This November saw ‘Horse’ return to Uffington. That was an important step for me, and I’ll write about it in my next post. In the meantime, I paused on my journey home for two nights in Stamford, Lincs, for the 10th annual New Networks for Nature gathering, Creating Connections. I was introduced to this inspirational alliance of artists and scientists in 2010 by my friend, the writer and naturalist Mark Cocker, who first suggested the gathering and helped to found it.
Over the last decade I’ve felt our common concern with our human depredation of the planet becoming ever-more acute, our sense of the need to act, severally as well as individually, increasingly urgent. This year, Mark was discussing his latest book, ‘Our Place: can we save Britain’s wildlife before it’s too late?’, a heartfelt indictment of this country’s ecological complacency. Another brilliant friend, Adam Nicolson, spoke eloquently with Tim Birkhead about the loss of seabird numbers, the destruction of the marine environment, and the personal steps he has taken to protect razorbills, puffins, guillemots, fulmars and other nesting birds, by eradicating rats from his beloved Shiant Islands.

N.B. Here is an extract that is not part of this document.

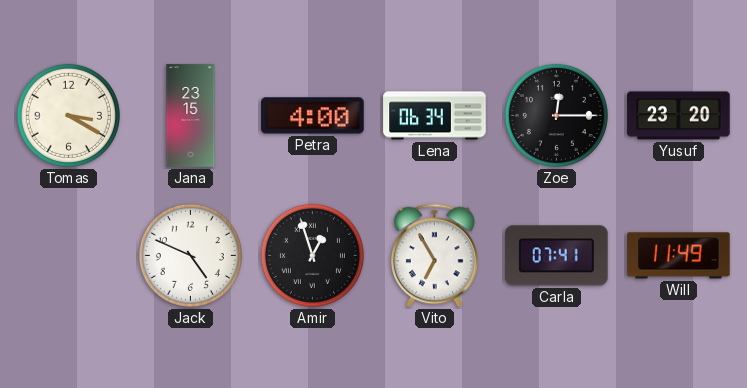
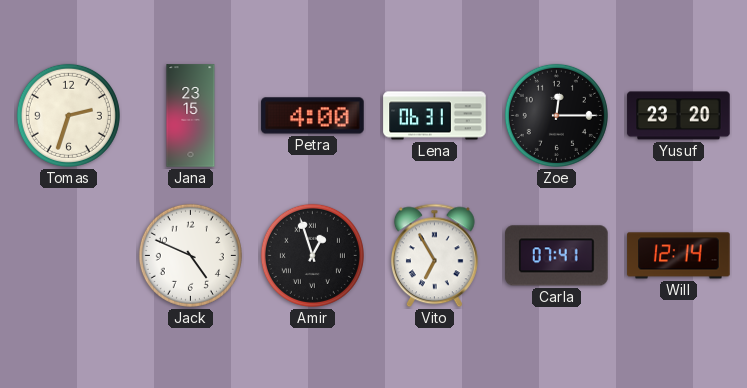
Tomas: 3:20 -> 2:33
Lena: 06:34 -> 06:31
Will: 11:49 -> 12:14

Wildlife film-maker John Aitchison has written a wonderful blog post, exploring the wider conversation of the gathering. What lies at its heart, he concludes, is love: ‘this sense of closeness to home is the key to conservation; persuading us to care enough to act, because we love most what we know best.’ I always feel this at New Networks: a shared love among very different individuals for the intricacies and complexities of wherever we call home. I am always stirred: disturbed by the urgency of the task before us. And I always feel simultaneously affirmed, in what otherwise often feels a lonely vocation. As John Aitchison says, we discover that what matters ‘is feeling connected, being part of something bigger’.
This matter of nature, community, ‘home’ and our love for it, the indissoluble intertwining of human culture with the natural world, has always lain at the heart of my own writing. My early involvement with Friends of the Earth in the 1970s saw me severely reprimanded by my Cold War Headmistress for ‘disseminating communist literature’ at school. I was doing no such thing, only promoting the recycling of paper and plastics, questioning the desirability of the fast breeder nuclear reactor and the motor car, and urging my friends to love the earth at their feet.
In my 20s I was greatly influenced by the seminal work on ‘local distinctiveness’ of Sue Clifford and Angela King at Common Ground – prescient figures, who probably prepared the ground for the flowering of much of today’s ‘new nature writing’. The careful field research which I undertook during the 1980s, which later grew into my long poem, ‘Dunstanburgh’, was an exercise in the application of Common Ground’s values. My poems about the Beadnell fishermen, which some read as backward-looking, romantic or nostalgic, were essentially ecological:
‘Them greet muckle traa’lers – it’s nowt but greed.
Whae, there’s nae bloody chance for the fish t’ breed…
An’ the lobsters! Y’ bugger! In wor day
W’ hoyed aa’ th’ berried hens away!’
What I most valued in the inshore fishermen’s traditions – their intimate cultural knowledge of their local sea floor, and their heartbreak and anger at its ruin by newer, more industrial fishing methods – was a microcosm for all our human relations to place. ‘The sea’s the boss,’ Charlie Douglas used to say; meaning, we must respect the sea, and all nature, because our very lives depend upon it. Over the last nine years, during which I’ve had the honour of being an Ambassador for New Networks for Nature, I’ve spoken about this several times at the gathering, and many times beyond it, for example at the Andrew Raven Trust.
New Networks ranges far and wide in its subject matter and speakers; but at its heart remains the understanding that individual human beings and communities cannot be separated from nature; and that this is not a luxury but a fundamental connection – cultural, emotional and spiritual. It could not be more important. It’s no exaggeration to say that our survival depends upon it. How are we to protect and promote this essential value, while embracing capitalism and the liberal western democratic traditions most of us uphold? I can’t answer that question. At the latest gathering, Caroline Lucas and Barbara Young bravely focused our minds in their discussion of whether conventional politics has failed us. But I did not come away with any practical solutions.
For me, poetry, and perhaps most art, works underground, subversively, not by political activism or direct polemic, but as a mycelium, branching, spreading, preparing the soil from which those things will grow. New Networks affirms us in this vital task. Can we open people’s hearts to what matters – beyond price, beyond the marketplace – to the essential value of nature in and of itself – and understand that the Earth that we love is a complex system of which we are part, not centre? That we belong within nature, not the other way around? ‘The sea’s the boss,’ as Charlie used to say. Can we recognise that before it really is too late?